Attempts to solve these problems have focused mainly on providing more steerable catheters to reduce the time to find the precise location of the ablation site and to position the catheter for remaining in contact with the substrate during the ablation time, which is typically five to ninety seconds. Having more steerable catheters has not yet reduced the time or uncertainty of time because the location of the catheter is generally determined by looking at an x-ray image projected on a monitor and by analyzing the electrocardiogram. Both of these actions must be done in real time in order to know whether to move the catheter and in which direction to move it. The actual direction of movement may be uncertain due to the nature of an x-ray image of soft tissue and blood, the poor control and feedback of the catheter, the movement of the heart, and the difficulty of determining direction from the electrocardiogram analysis.

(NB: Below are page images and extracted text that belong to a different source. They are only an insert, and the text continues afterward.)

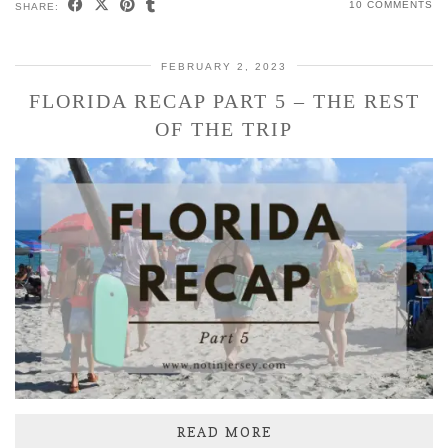
10 COMMENTS
SHARE:
FEBRUARY 2, 2023
FLORIDA RECAP PART 5 – THE REST
OF THE TRIP
READ MORE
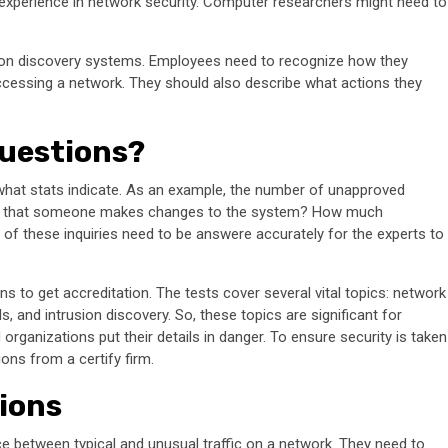
xperience in network security. Computer researchers might need to
usion discovery systems. Employees need to recognize how they
ccessing a network. They should also describe what actions they
Questions?
 what stats indicate. As an example, the number of unapproved
es that someone makes changes to the system? How much
 of these inquiries need to be answere accurately for the experts to
 to get accreditation. The tests cover several vital topics: network
, and intrusion discovery. So, these topics are significant for
rganizations put their details in danger. To ensure security is taken
ons from a certify firm.
ions
nce between typical and unusual traffic on a network. They need to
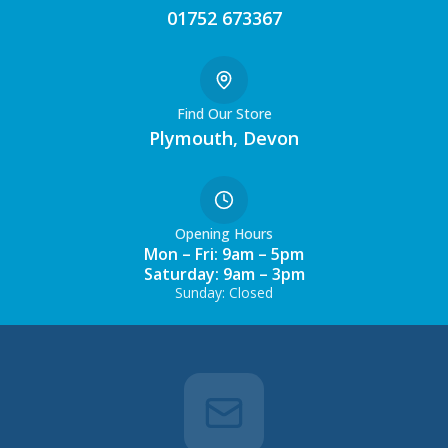
01752 673367
Find Our Store
Plymouth, Devon
Opening Hours
Mon – Fri: 9am – 5pm
Saturday: 9am – 3pm
Sunday: Closed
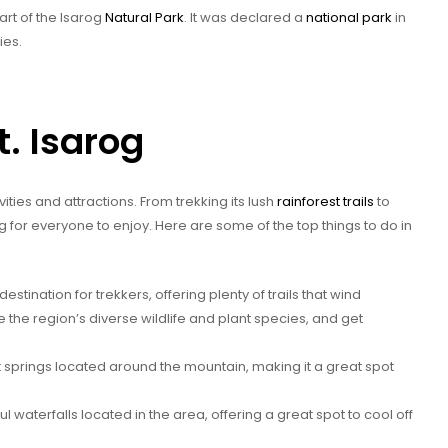
art of the Isarog
Natural Park
. It was declared a
national park
in
ies.
t. Isarog
ivities and attractions. From trekking its lush
rainforest trails
to
ng for everyone to enjoy. Here are some of the top things to do in
destination for trekkers, offering plenty of trails that wind
re the region’s diverse wildlife and plant species, and get
t springs located around the mountain, making it a great spot
l waterfalls located in the area, offering a great spot to cool off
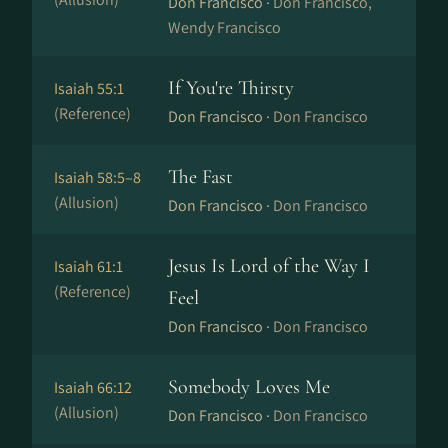
Don Francisco ·
Don Francisco,
Wendy Francisco
If You're Thirsty
Isaiah 55:1
(Reference)
Don Francisco ·
Don Francisco
The Fast
Isaiah 58:5–8
(Allusion)
Don Francisco ·
Don Francisco
Jesus Is Lord of the Way I
Isaiah 61:1
(Reference)
Feel
Don Francisco ·
Don Francisco
Somebody Loves Me
Isaiah 66:12
(Allusion)
Don Francisco ·
Don Francisco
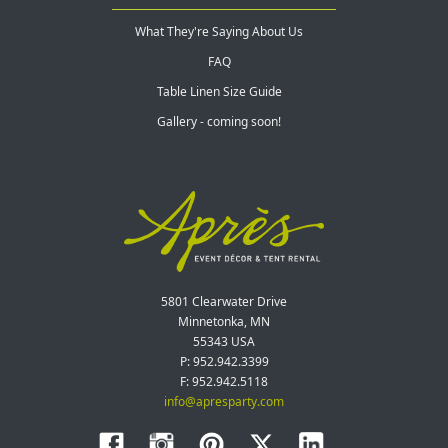
What They're Saying About Us
FAQ
Table Linen Size Guide
Gallery - coming soon!
5801 Clearwater Drive
Minnetonka, MN
55343 USA
P: 952.942.3399
F: 952.942.5118
info@apresparty.com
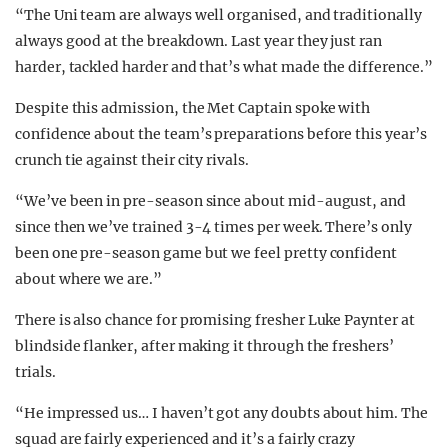
“The Uni team are always well organised, and traditionally
always good at the breakdown. Last year they just ran
harder, tackled harder and that’s what made the difference.”
Despite this admission, the Met Captain spoke with
confidence about the team’s preparations before this year’s
crunch tie against their city rivals.
“We’ve been in pre-season since about mid-august, and
since then we’ve trained 3-4 times per week. There’s only
been one pre-season game but we feel pretty confident
about where we are.”
There is also chance for promising fresher Luke Paynter at
blindside flanker, after making it through the freshers’
trials.
“He impressed us… I haven’t got any doubts about him. The
squad are fairly experienced and it’s a fairly crazy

In the U.S., there are currently 300,000 to 500,000 people who die each year due to arrhythmia that is a result of a myocardial infarction. However, it is believed that if the slow-conduction zone around the infarct could be electrically mapped and selectively ablated, that a cure could be obtained. Tests on animals and some humans have demonstrated the possibility of such a procedure but the success rate has been low. The reason for the low success is thought to be the need to map the entire area of the infarct and slow conduction zone and then to be able to ablate multiple sites without depending on acquiring a characteristic electrogram once the ablation has begun. Current investigations attempting to solve the problem utilizing a catheter network array of nodes suffers from the problem of extracting the catheter network array from inside the heart without damaging the internal structure of the heart.
For various reasons, the imaging modalities of MRI, CT, and ultrasound are not normally suitable when anatomical markers are needed during cardiac diagnostic and treatment procedures. In addition, the use of known methods employing x-ray fluoroscopes for imaging typically has the serious disadvantage of not being able to distinguish anatomical detail inside the heart. The physician relies on the shadows generated, his or her intimate knowledge of the anatomy, the characteristic movement of the image and catheters caused by the cardiac cycle and the respiratory cycle, and for fine positioning, the electrocardiogram.
Accordingly, there is a need for devices and methods to provide a precise determination of the coordinates of a maneuverable positioner within a human patient during a medical procedure. The same techniques and apparatus can also be used to advantage in any x-ray procedure which requires accurate determination of the X, Y and Z coordinates of the position of a maneuverable positioner which may be adapted to sense x-rays.